--- Available records ---
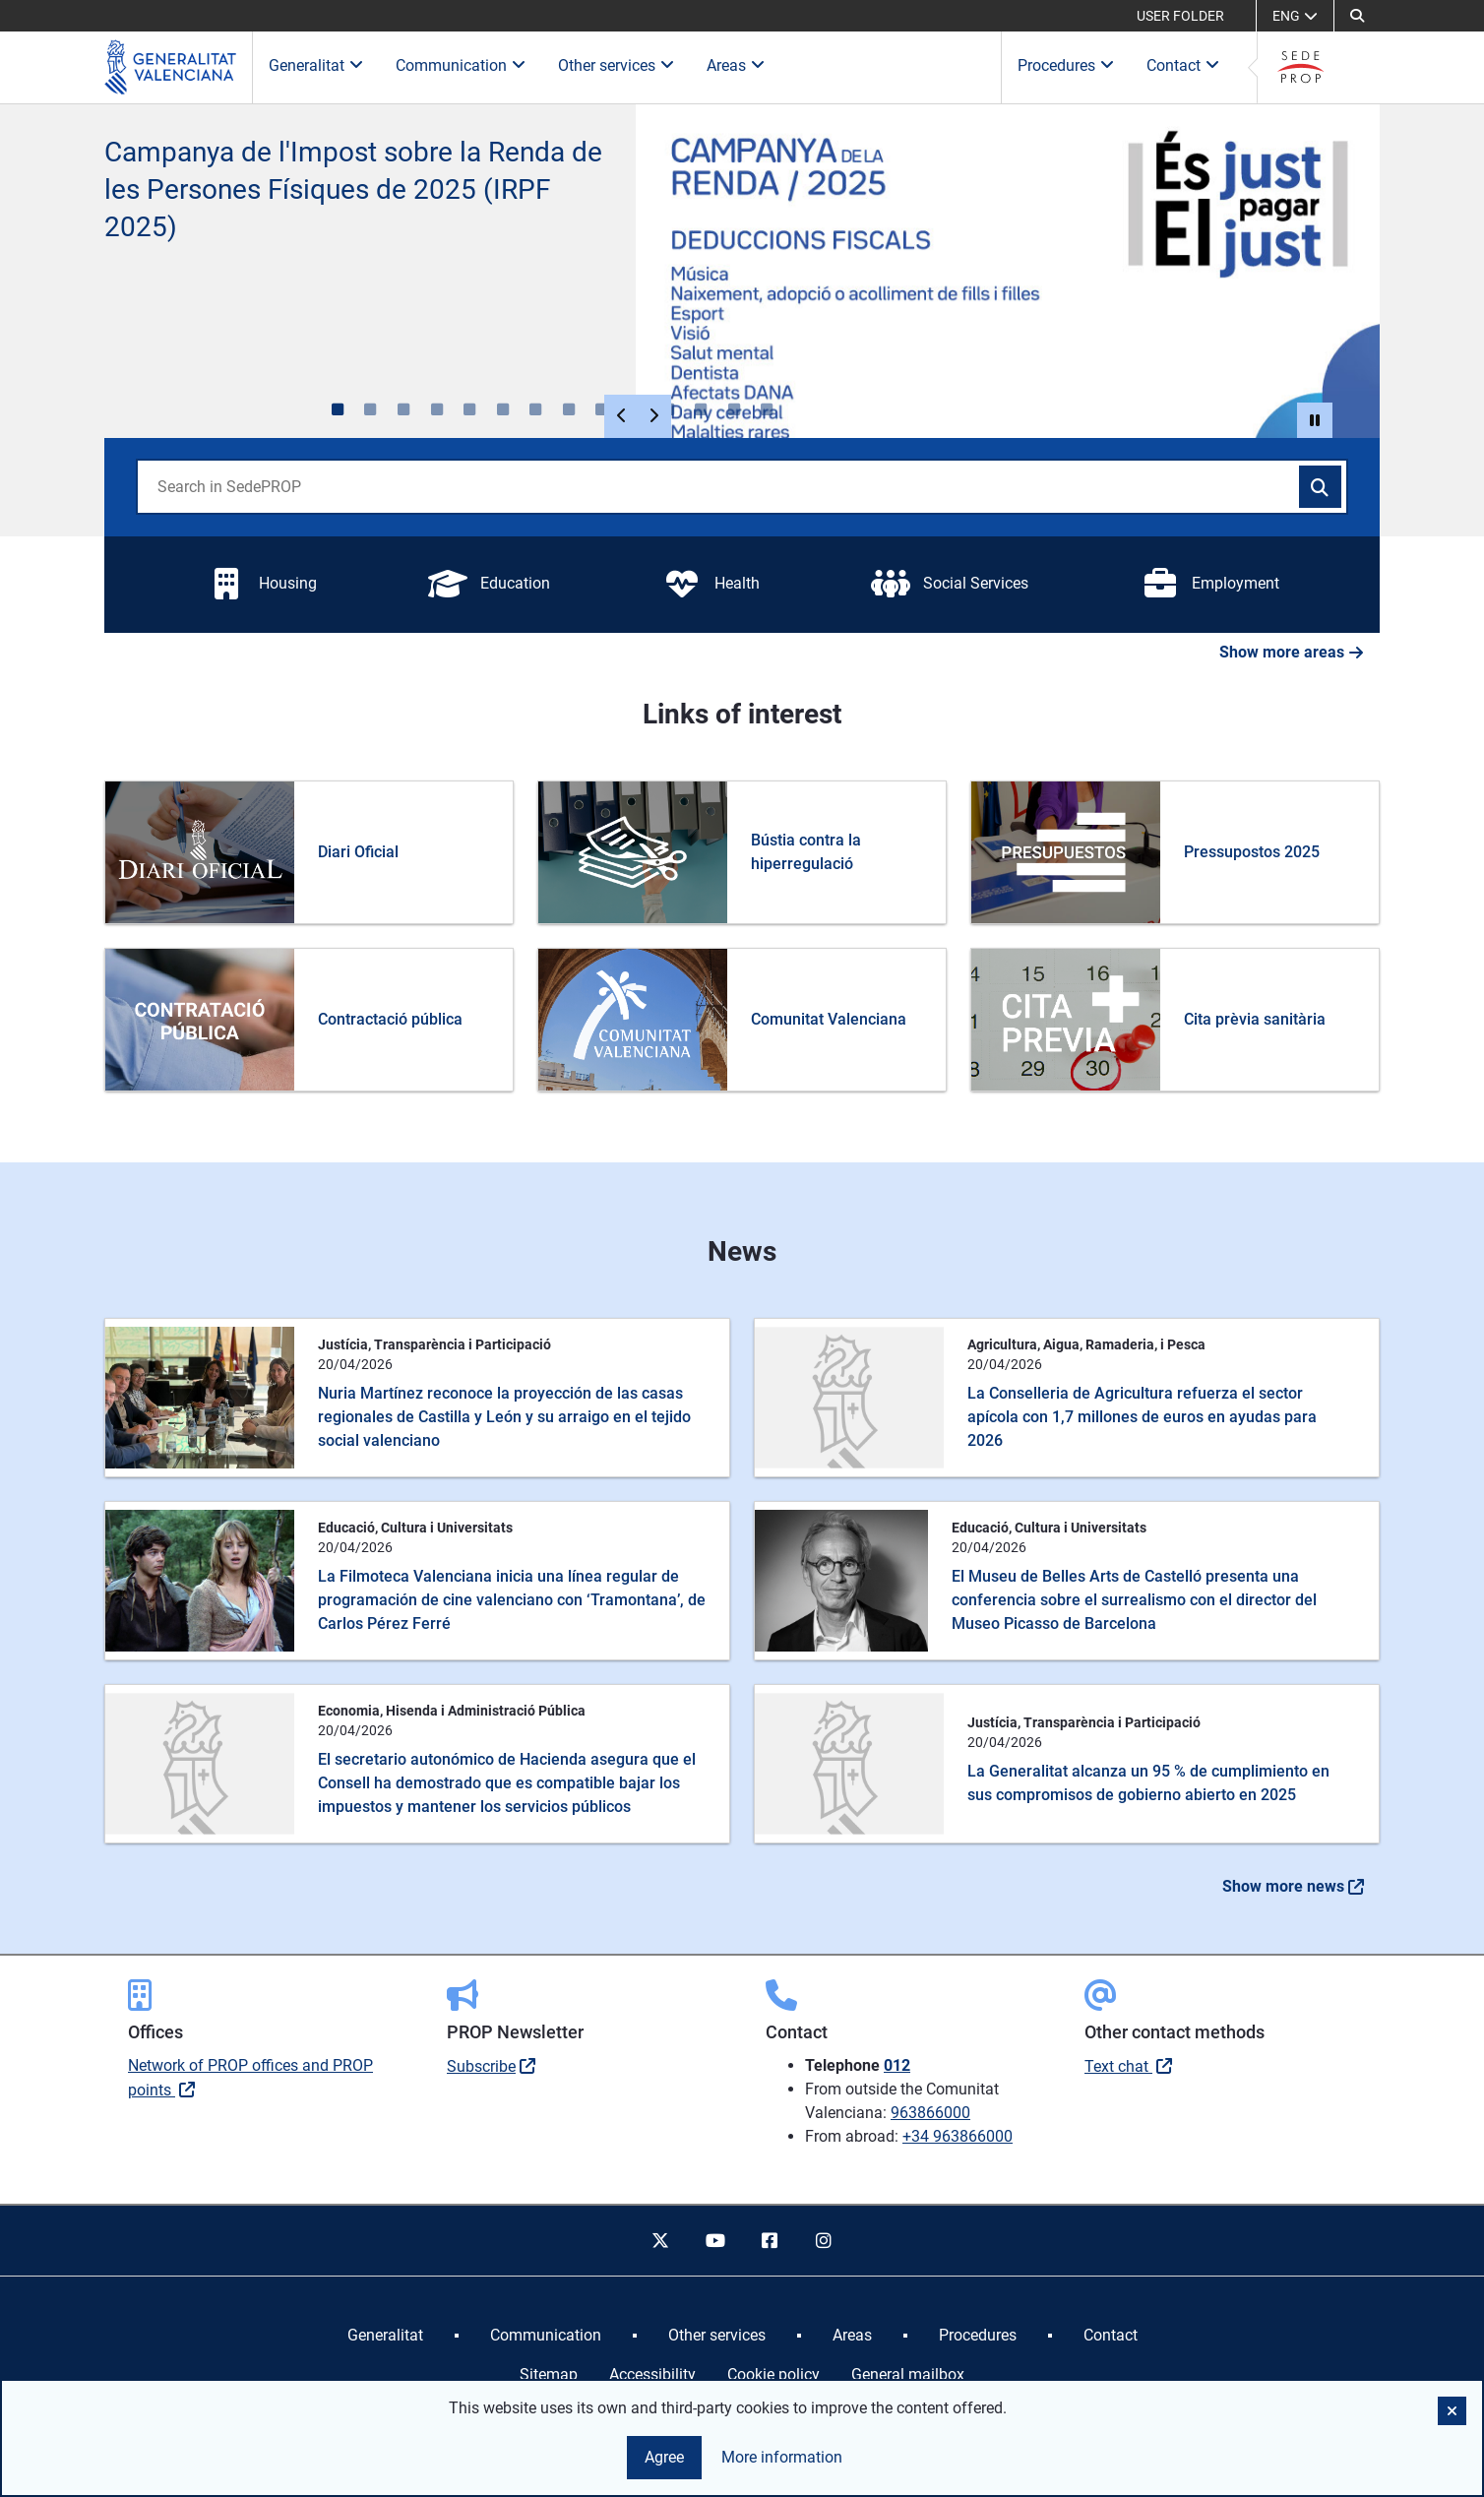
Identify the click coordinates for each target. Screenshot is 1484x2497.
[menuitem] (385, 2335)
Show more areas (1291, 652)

--

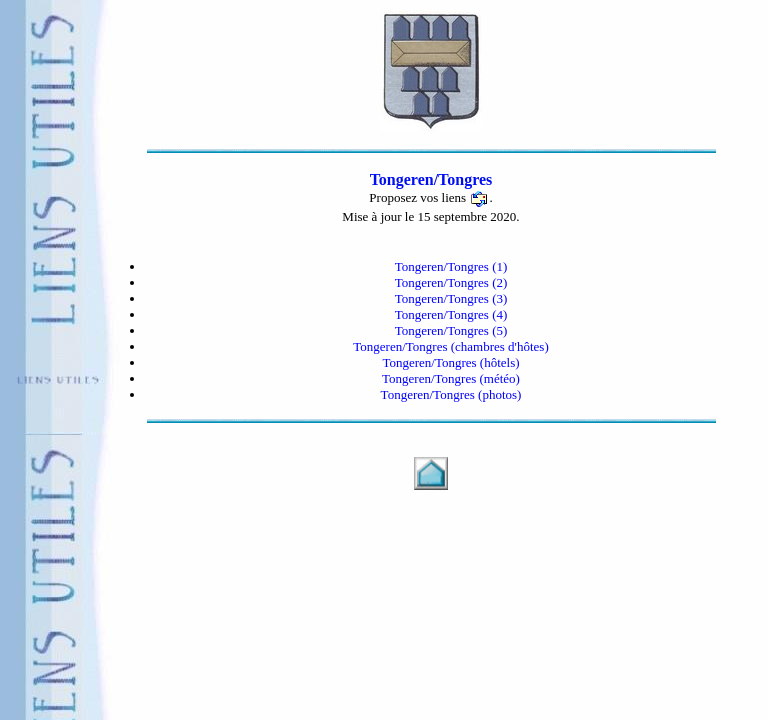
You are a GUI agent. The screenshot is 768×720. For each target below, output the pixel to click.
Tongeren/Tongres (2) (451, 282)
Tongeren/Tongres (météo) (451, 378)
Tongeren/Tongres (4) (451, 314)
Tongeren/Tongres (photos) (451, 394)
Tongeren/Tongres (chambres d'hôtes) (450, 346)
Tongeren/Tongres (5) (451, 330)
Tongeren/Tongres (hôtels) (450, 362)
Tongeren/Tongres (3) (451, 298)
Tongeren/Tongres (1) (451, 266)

...

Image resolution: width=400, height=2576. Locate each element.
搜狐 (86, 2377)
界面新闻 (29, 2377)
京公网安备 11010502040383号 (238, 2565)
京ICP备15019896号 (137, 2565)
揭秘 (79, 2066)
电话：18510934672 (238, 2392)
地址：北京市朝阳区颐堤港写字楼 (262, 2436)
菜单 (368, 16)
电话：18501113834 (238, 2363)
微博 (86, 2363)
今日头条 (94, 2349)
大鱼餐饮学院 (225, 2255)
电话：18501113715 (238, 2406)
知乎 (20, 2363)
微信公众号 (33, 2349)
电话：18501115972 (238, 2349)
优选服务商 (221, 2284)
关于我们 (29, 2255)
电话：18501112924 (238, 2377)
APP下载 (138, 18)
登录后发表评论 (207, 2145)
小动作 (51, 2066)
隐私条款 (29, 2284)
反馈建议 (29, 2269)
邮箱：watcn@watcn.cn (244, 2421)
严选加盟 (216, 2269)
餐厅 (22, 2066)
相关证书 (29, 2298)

--- Task to complete ---
Everything above from the line containing "电话：18501112924 (238, 2377)" down to the line containing "相关证书 (29, 2298)" is to be transcribed exactly, with both of those lines included and nothing else added.

--- Output ---
电话：18501112924 (238, 2377)
APP下载 (138, 18)
登录后发表评论 (207, 2145)
小动作 (51, 2066)
隐私条款 (29, 2284)
反馈建议 (29, 2269)
邮箱：watcn@watcn.cn (244, 2421)
严选加盟 (216, 2269)
餐厅 (22, 2066)
相关证书 (29, 2298)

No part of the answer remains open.